Year
1970

Joint forces continue attack into Cambodia

American and South Vietnamese forces continue the attack into Cambodia that began on April 29. This limited “incursion” into Cambodia (as it was described by Richard Nixon) included 13 major ground operations to clear North Vietnamese sanctuaries 20 miles inside the Cambodian border. Some 50,000 South Vietnamese soldiers and 30,000 U.S. troops were involved, making it the largest operation of the war since Operation Junction City in 1967.

The operation began on April 29 with South Vietnamese forces moving into what was known as the “Parrot’s Beak,” the area of Cambodia that projects into South Vietnam above the Mekong Delta. During the first two days of the operation, an 8,000-man South Vietnamese task force, including elements of two infantry divisions plus four ranger battalions and four armored cavalry squadrons, killed 84 communist soldiers while suffering 16 dead and 157 wounded.

The second stage of the campaign began on May 2 with a series of joint U.S.-South Vietnamese operations aimed at clearing communist sanctuaries located in the densely vegetated “Fishhook” area of Cambodia (across the border from South Vietnam, 70 miles from Saigon).

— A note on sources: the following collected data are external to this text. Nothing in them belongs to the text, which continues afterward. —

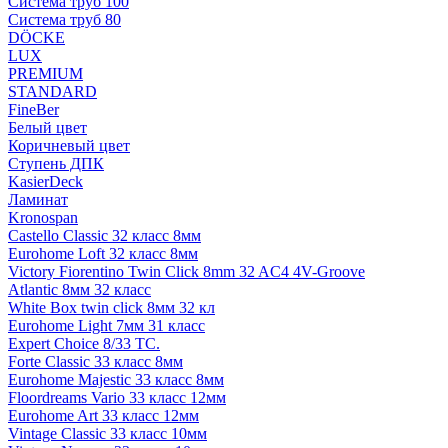
Система труб 100
Система труб 80
DÖCKE
LUX
PREMIUM
STANDARD
FineBer
Белый цвет
Коричневый цвет
Ступень ДПК
KasierDeck
Ламинат
Kronospan
Castello Classic 32 класс 8мм
Eurohome Loft 32 класс 8мм
Victory Fiorentino Twin Click 8mm 32 AC4 4V-Groove
Atlantic 8мм 32 класс
White Box twin click 8мм 32 кл
Eurohome Light 7мм 31 класс
Expert Choice 8/33 TC.
Forte Classic 33 класс 8мм
Eurohome Majestic 33 класс 8мм
Floordreams Vario 33 класс 12мм
Eurohome Art 33 класс 12мм
Vintage Classic 33 класс 10мм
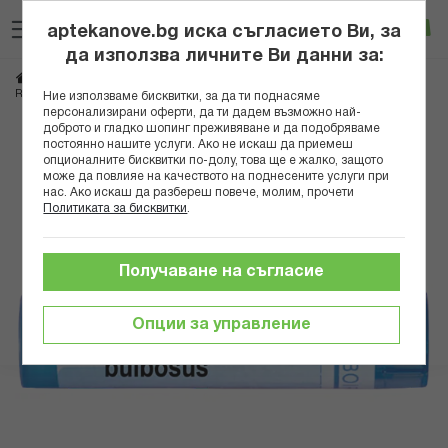
Прескачане
Търсене
Люб
Ко
към
aptekanove.bg иска съгласието Ви, за
съдържанието
Вход
да използва личните Ви данни за:
Начало
Здраве
Хомеопатия
Монопрепарати
RANUNCULUS BULBOSUS 9 CH
Ние използваме бисквитки, за да ти поднасяме
персонализирани оферти, да ти дадем възможно най-
доброто и гладко шопинг преживяване и да подобряваме
Преминете
постоянно нашите услуги. Ако не искаш да приемеш
към
опционалните бисквитки по-долу, това ще е жалко, защото
може да повлияе на качеството на поднесените услуги при
края
нас. Ако искаш да разбереш повече, молим, прочети
на
Политиката за бисквитки
.
галерията
на
изображенията
Получаване на съгласие
Опции за управление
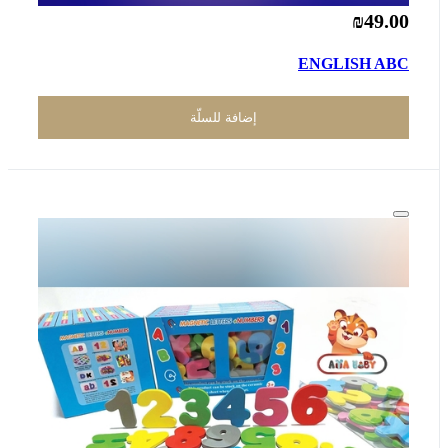
₪49.00
ENGLISH ABC
إضافة للسلّة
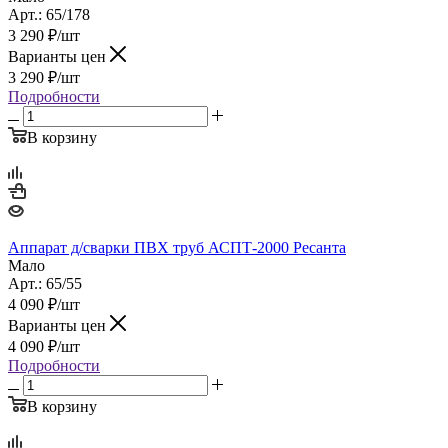
Арт.: 65/178
3 290
₽
/шт
Варианты цен
3 290
₽
/шт
Подробности
В корзину
Аппарат д/сварки ПВХ труб АСПТ-2000 Ресанта
Мало
Арт.: 65/55
4 090
₽
/шт
Варианты цен
4 090
₽
/шт
Подробности
В корзину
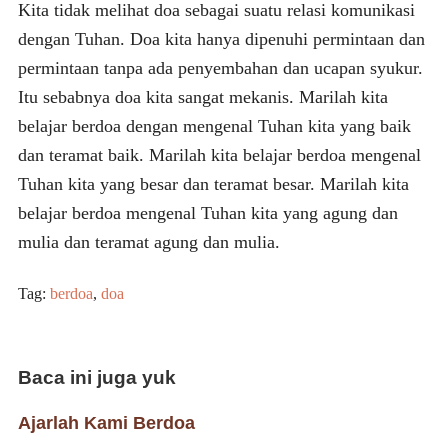
Kita tidak melihat doa sebagai suatu relasi komunikasi
dengan Tuhan. Doa kita hanya dipenuhi permintaan dan
permintaan tanpa ada penyembahan dan ucapan syukur.
Itu sebabnya doa kita sangat mekanis. Marilah kita
belajar berdoa dengan mengenal Tuhan kita yang baik
dan teramat baik. Marilah kita belajar berdoa mengenal
Tuhan kita yang besar dan teramat besar. Marilah kita
belajar berdoa mengenal Tuhan kita yang agung dan
mulia dan teramat agung dan mulia.
Tag:
berdoa
,
doa
Baca ini juga yuk
Ajarlah Kami Berdoa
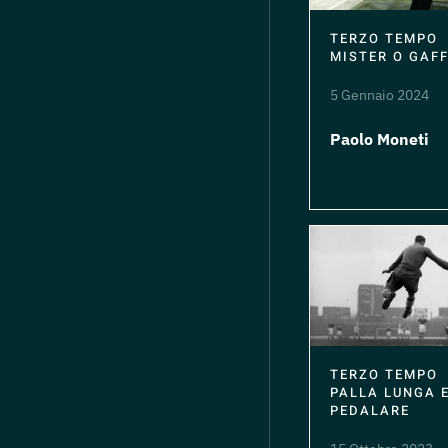
TERZO TEMPO
MISTER O GAF
5 Gennaio 2024
Paolo Moneti
TERZO TEMPO
PALLA LUNGA 
PEDALARE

The U.S. 1st Cavalry Division and 11th Armored Cavalry Regiment, along with the South Vietnamese 3rd Airborne Brigade, killed 3,190 communists in the action and captured massive amounts of war materiel, including 2,000 individual and crew-served weapons, 300 trucks, and 40 tons of foodstuffs. By the time all U.S. ground forces departed Cambodia on June 30, the Allied forces had discovered and captured or destroyed 10 times more enemy supplies and equipment than they had captured inside South Vietnam during the entire previous year.

Many intelligence analysts at the time believed that the Cambodian incursion dealt a stunning blow to the communists, driving main force units away from the border and damaging their morale, and in the process buying as much as a year for South Vietnam’s survival. However, the incursion gave the antiwar movement in the United States a new rallying point. News of the operation set off a wave of antiwar demonstrations, including one at Kent State University that resulted in the deaths of four students at the hands of Army National Guard troops. Another protest at Jackson State in Mississippi resulted in the shooting of two students when police opened fire on a women’s dormitory. The incursion also angered many in Congress, who felt that Nixon was illegally widening the scope of the war; this resulted in a series of congressional resolutions and legislative initiatives that would thenceforth severely limit the executive power of the president.